Respondeu Nadima, de rosto submisso e voz quebrada:
— Bem sabes, meu pai, que o meu coração não se inclina por este, nem por aquele. Não conheço esses príncipes ilustres e não posso adivinhar qual deles o Destino terá assinalado para meu esposo. Longe de mim, porém, a intenção de ofender, com uma recusa ou desagradar, com uma escolha precipitada, homens tão ricos e de tão grande valimento. Compreendo muito bem que um desses príncipes, ferido na vaidade, pode tornar-se de um momento para o outro inimigo rancoroso, capaz até de perturbar a paz em nossas fronteiras...
- E então, minha filha?
- Diante dessas ponderações - continuou a jovem, levantando serena o olhar meditativo - julguei que seria mais prudente submeter os meus pretendentes a um concurso no qual cada um deles pudesse evidenciar os seus dotes de coração e de inteligência. Um dos cinco candidatos será o vencedor e meu pai proclamará então: "Ao vencedor, a noiva!"
- E já pensaste, ó Nadima!, na forma de realizar esse concurso?
O califa tinha os olhos fitos na filha, procurando sondar-lhe o pensamento. E ela, num tom de voz macio e aveludado respondeu, fazendo aflorar nos lábios um sorriso arisco:
- Certamente que sim, meu pai. Os pregoeiros, por tua ordem, levarão a todos os recantos da cidade e ao conhecimento de todos os meus pretendentes que eu, impelida por um juramento (por mim proferido por causa de um sonho) só poderei unir-me a um homem que provar - perante sábias testemunhas - que já se utilizou da própria sombra para um fim nobre!
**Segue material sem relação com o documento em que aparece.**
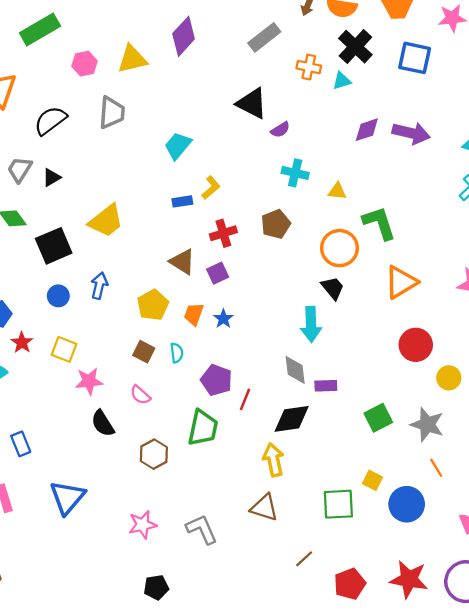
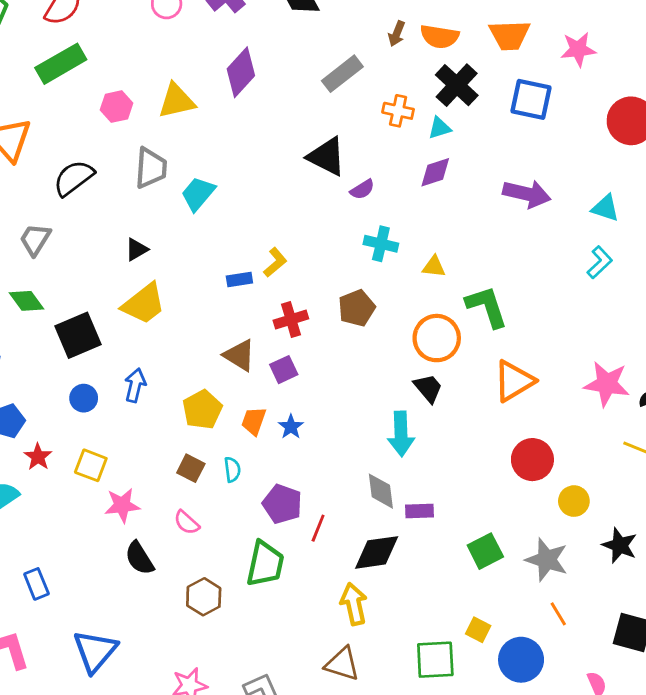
purple diamond: (367, 130) -> (435, 172), moved
cyan trapezoid: (178, 146) -> (198, 194), moved
black triangle: (51, 177) -> (137, 249), moved

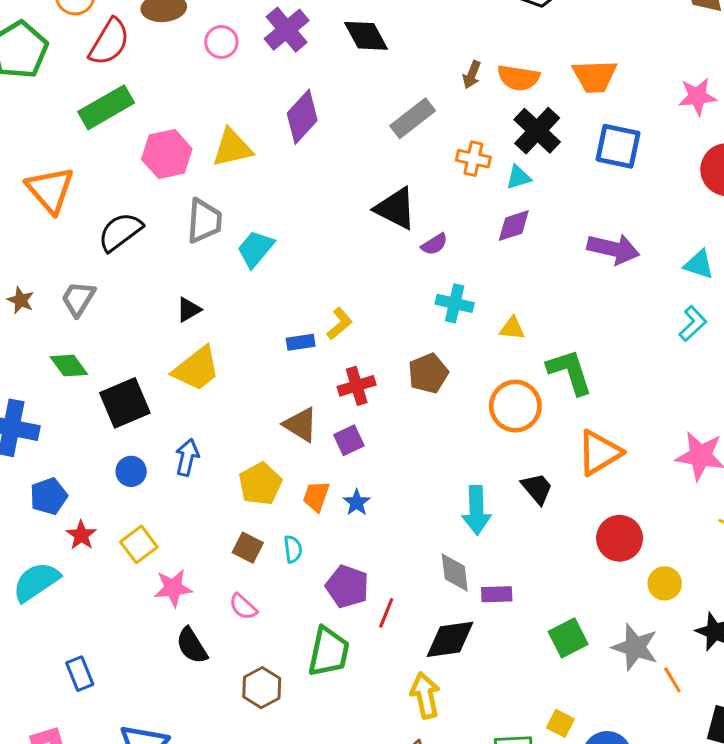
pink star: (578, 49) -> (697, 96), moved
pink hexagon: (117, 107) -> (167, 154), size x1.4
black trapezoid: (428, 388) -> (537, 488), moved
yellow square: (91, 465) -> (139, 544), turned 32
orange line: (558, 614) -> (672, 680), moved

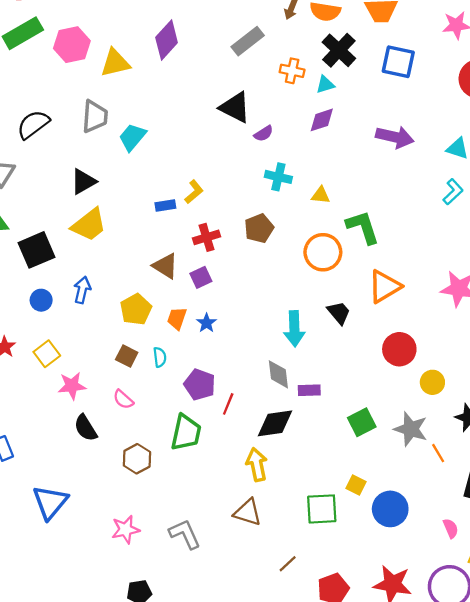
pink hexagon: (167, 154) -> (72, 45), moved
black triangle: (189, 310) -> (83, 182), size x1.4

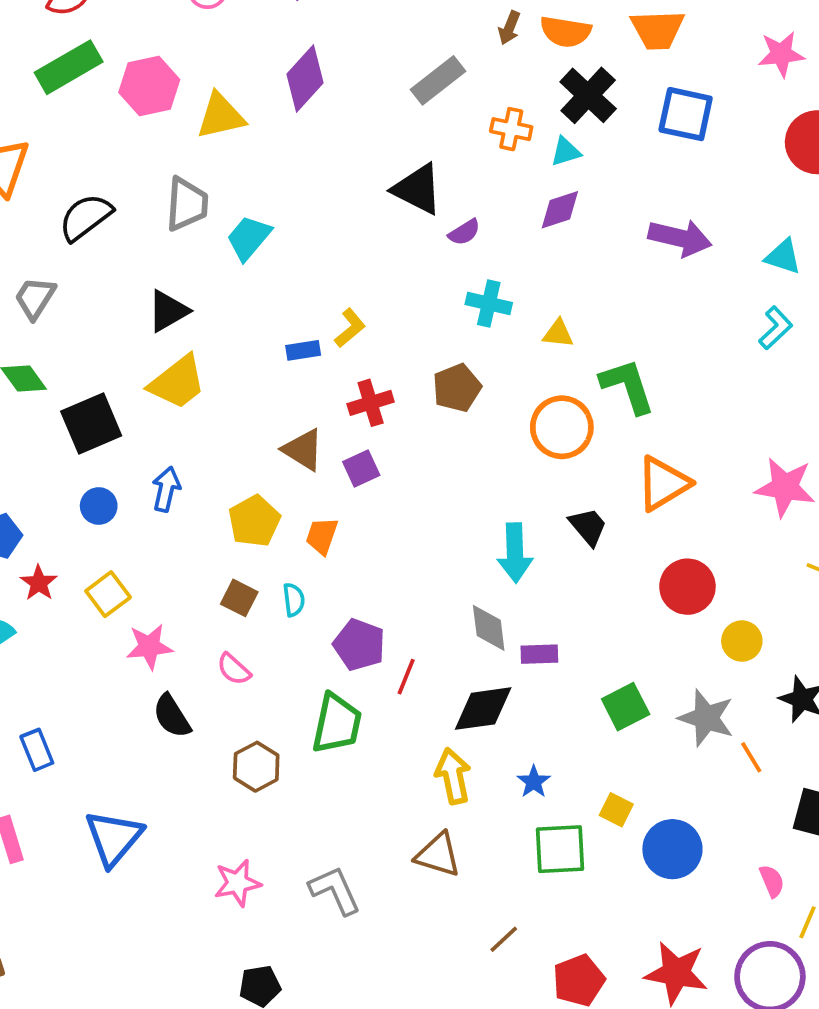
blue star: (207, 323) -> (534, 782), moved

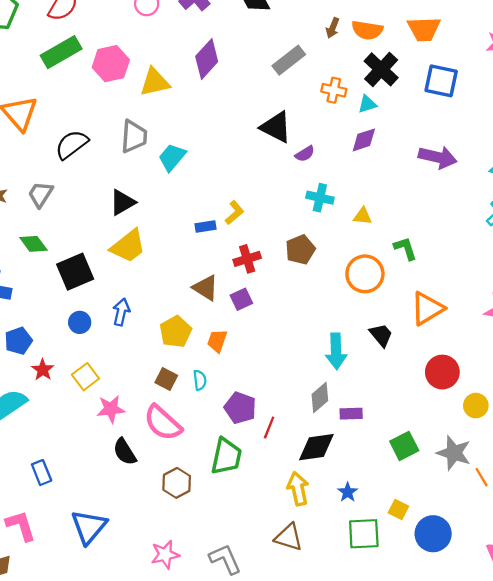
green L-shape: (627, 386) -> (405, 248), size x0.7
gray diamond: (489, 628) -> (320, 397), turned 56
pink semicircle: (234, 669) -> (163, 423), size x1.8

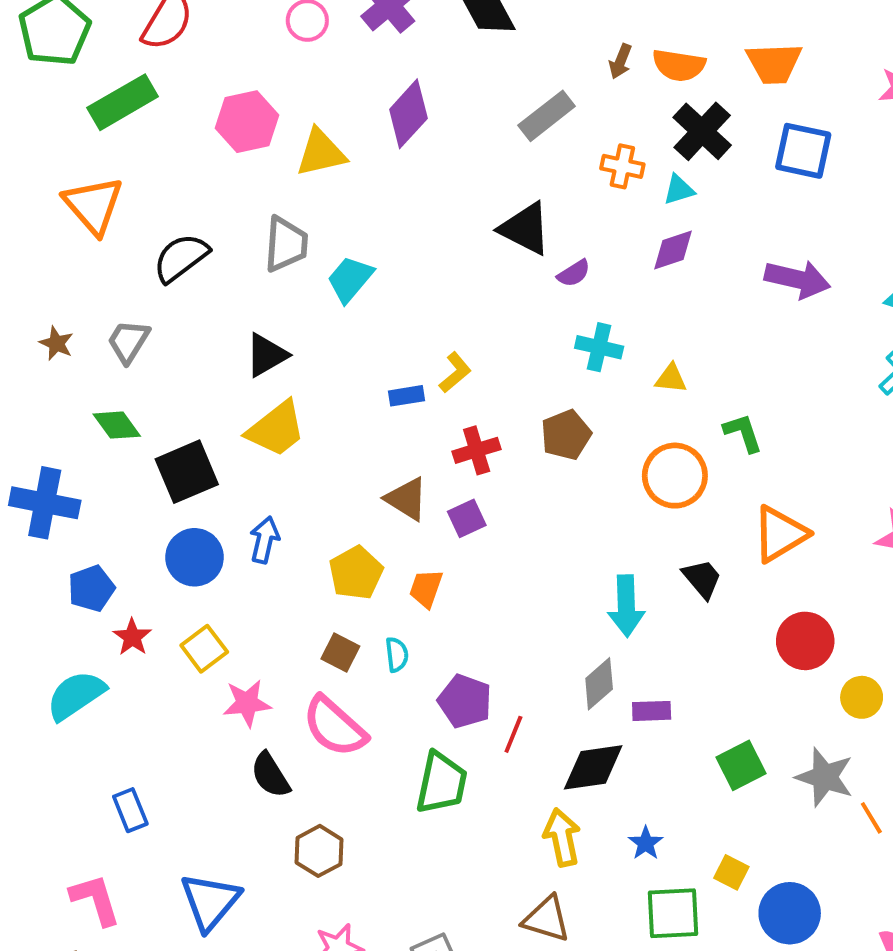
green rectangle: (61, 52) -> (123, 102), moved
blue circle: (80, 322) -> (194, 557), size x1.5
brown hexagon: (177, 483) -> (319, 851), moved

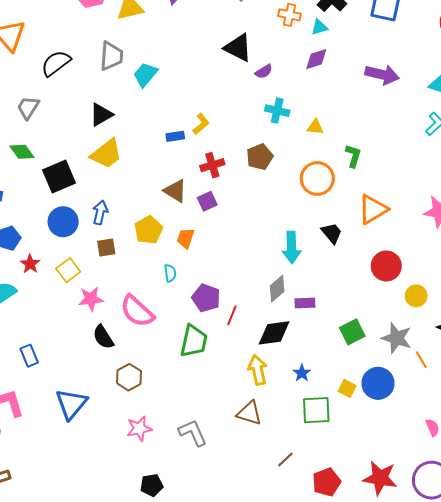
green L-shape: (743, 433) -> (353, 156), turned 35
brown square: (340, 653) -> (106, 247), moved, turned -36
blue circle: (790, 913) -> (378, 383), moved

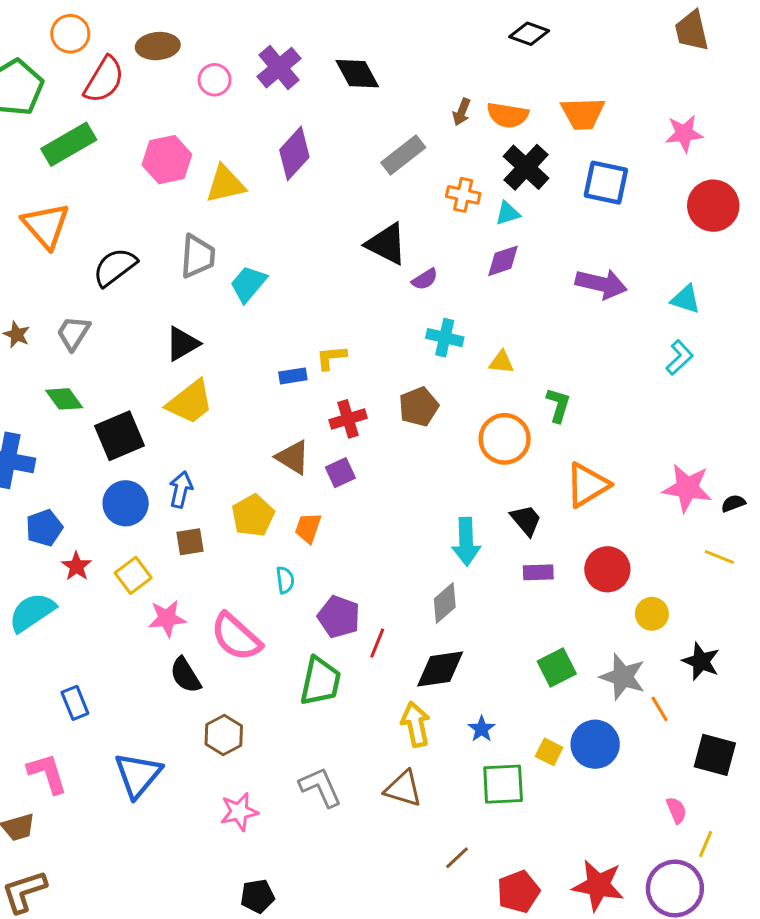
yellow L-shape: (201, 124) -> (331, 358), turned -145
purple rectangle: (305, 303) -> (538, 572), moved
gray L-shape: (193, 433) -> (320, 787), moved

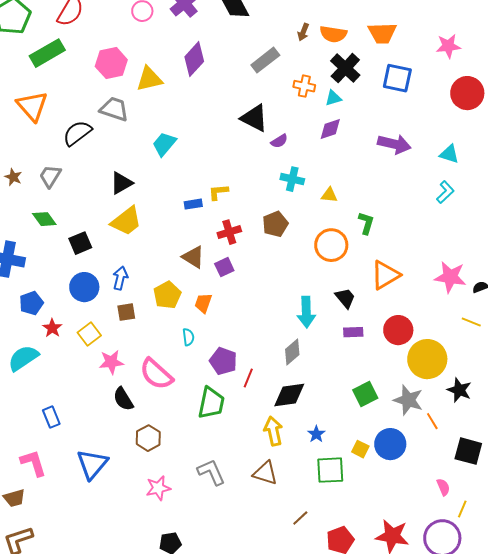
gray trapezoid: (198, 256) -> (114, 109), moved, turned -76
black square: (119, 436) -> (80, 243), size x0.7
yellow circle: (652, 614) -> (427, 359), size x1.8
- Minha filha - ponderou serenamente o soberano — a estranha condição que acabas de expor é certamente um capricho gerado no mundo de teus pensamentos. Na tua alma ingênua desabrocham sonhos... e queres orientar a tua vida por um sonho. É rematada loucura. Afirmo-te que os sonhos se desfazem de repente para martirizar o sonhador. Os sonhos passam como as nuvens passam. Escuta, minha filha. Abandona de vez o mundo da ilusão. O sonho engana; o sonho ilude. O sonho é um latejar da vida, onda fervente e amarga.